(Beginning of Materials provided)
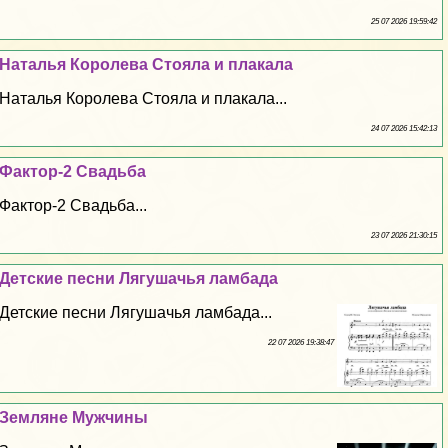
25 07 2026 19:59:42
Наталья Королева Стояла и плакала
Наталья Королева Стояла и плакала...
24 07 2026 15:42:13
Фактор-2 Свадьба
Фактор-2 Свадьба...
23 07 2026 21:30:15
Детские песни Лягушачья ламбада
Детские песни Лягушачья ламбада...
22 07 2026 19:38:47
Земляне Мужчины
(End of Materials provided)
(Beginning of Materials provided)
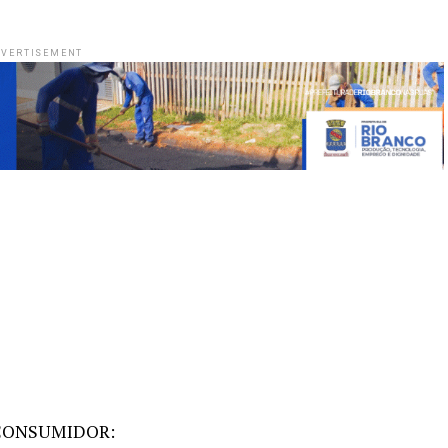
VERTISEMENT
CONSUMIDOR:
(End of Materials provided)
(Prompt): From the listing above, copy all lines holding the word "песни".

(Exercise output):
Детские песни Лягушачья ламбада
Детские песни Лягушачья ламбада...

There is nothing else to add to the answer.